In accordance with the Veterans For Peace Statement of Purpose, the Arlington West Mission Statement is to honor the fallen and wounded, to provide a place to grieve, to acknowledge the human cost of war, to encourage dialogue among people with varied points of view, and to educate the public about the needs of those returning from war.
We were there early, so we watched as a brick wall of a vet worked in the hot sun, setting a small pot of flowers and a pair of combat boots at the foot of each blue cross. The blue crosses represent the soldiers who were killed this week. I found it to be a powerful visual representation of loss. Go check it out if you have a chance.
T and I spent the rest of the morning locked in a battle of a different sort. I’m not sure what’s going on right now between us, but we’re either unbearable sweet and snuggly or it’s an all out war. Tariku insists on repeatedly doing every dangerous thing I tell him not to do, including dashing out into the middle of bike paths and parking lots. He responded to my entreaty not to touch anything in the public bathrooms by licking the wall.
As a parent of a child who was adopted at 11 months of age, it’s difficult to know if T’s struggle for control is a result of his age and fiery personality or if it signifies some attachment issues that might warrant attention. Either way, I don’t always have the patience to employ my parenting tools. I switch to exhausted, survival mode and find that I’m the grim mom with the set jaw, toting her screaming kid through the parking lot in a fireman’s carry.

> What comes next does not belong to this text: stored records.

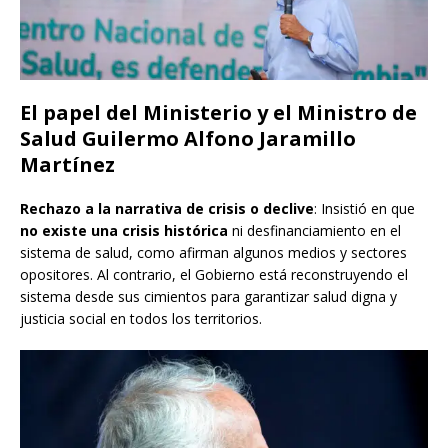
El papel del Ministerio y el Ministro de
Salud Guilermo Alfono Jaramillo
Martínez
Rechazo a la narrativa de crisis o declive
: Insistió en que
no existe una crisis histórica
ni desfinanciamiento en el
sistema de salud, como afirman algunos medios y sectores
opositores. Al contrario, el Gobierno está reconstruyendo el
sistema desde sus cimientos para garantizar salud digna y
justicia social en todos los territorios.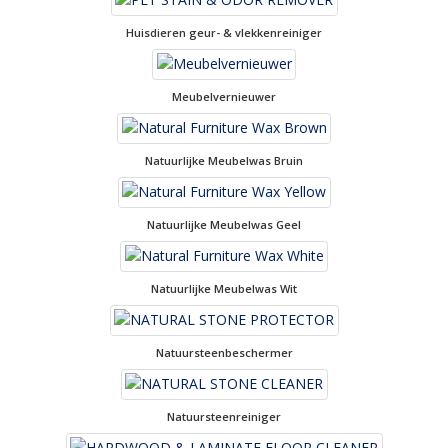
Huisdieren geur- & vlekkenreiniger
Meubelvernieuwer
Natuurlijke Meubelwas Bruin
Natuurlijke Meubelwas Geel
Natuurlijke Meubelwas Wit
Natuursteenbeschermer
Natuursteenreiniger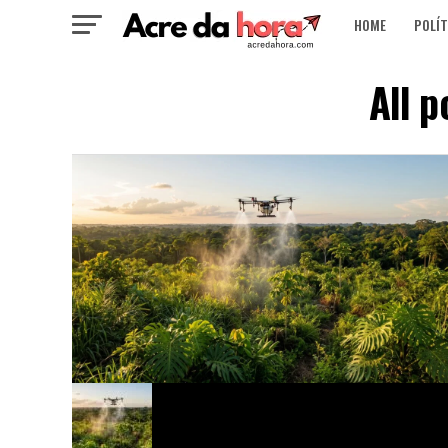
HOME
POLÍT
All p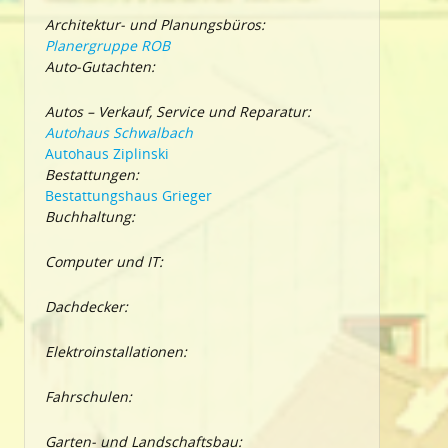
Architektur- und Planungsbüros:
Planergruppe ROB
Auto-Gutachten:
Autos – Verkauf, Service und Reparatur:
Autohaus Schwalbach
Autohaus Ziplinski
Bestattungen:
Bestattungshaus Grieger
Buchhaltung:
Computer und IT:
Dachdecker:
Elektroinstallationen:
Fahrschulen:
Garten- und Landschaftsbau: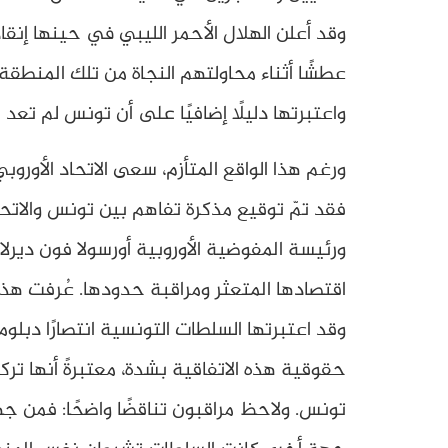
وقد أعلن الهلال الأحمر الليبي في حينها إنق
عطشًا أثناء محاولتهم النجاة من تلك المنطقة 
واعتبرتها دليلًا إضافيًا على أن تونس لم تعد مك
ورغم هذا الواقع المتأزم، سعى الاتحاد الأورو
ورئيسة المفوضية الأوروبية أورسولا فون ديرل
اقتصادها المتعثر ومراقبة حدودها. عُرفت هذه 
وقد اعتبرتها السلطات التونسية انتصارًا دبلو
حقوقية هذه الاتفاقية بشدة، معتبرةً أنها تر
تونس. ولاحظ مراقبون تناقضًا واضحًا: فمن ج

I feel doubly terrible about my poor public parenting moments because we’re so visible. Not only are we a trans-racial family, but two out of three of us are tattooed to the gills. I feel a responsibility to contradict the negative expectations many people have of our illustrated tribe. And I want to be a positive representation of adoption in the world.
But that’s a pretty grandiose self-concept. I’m not a representation of anything. I’m just another tired mom with a two-year old and right now, I’m struggling. I gain compassion for other parents by the day. And compassion is the whole point, right? If I could give Tariku one thing, it would be that. I guess this is a chance for us to learn about it together.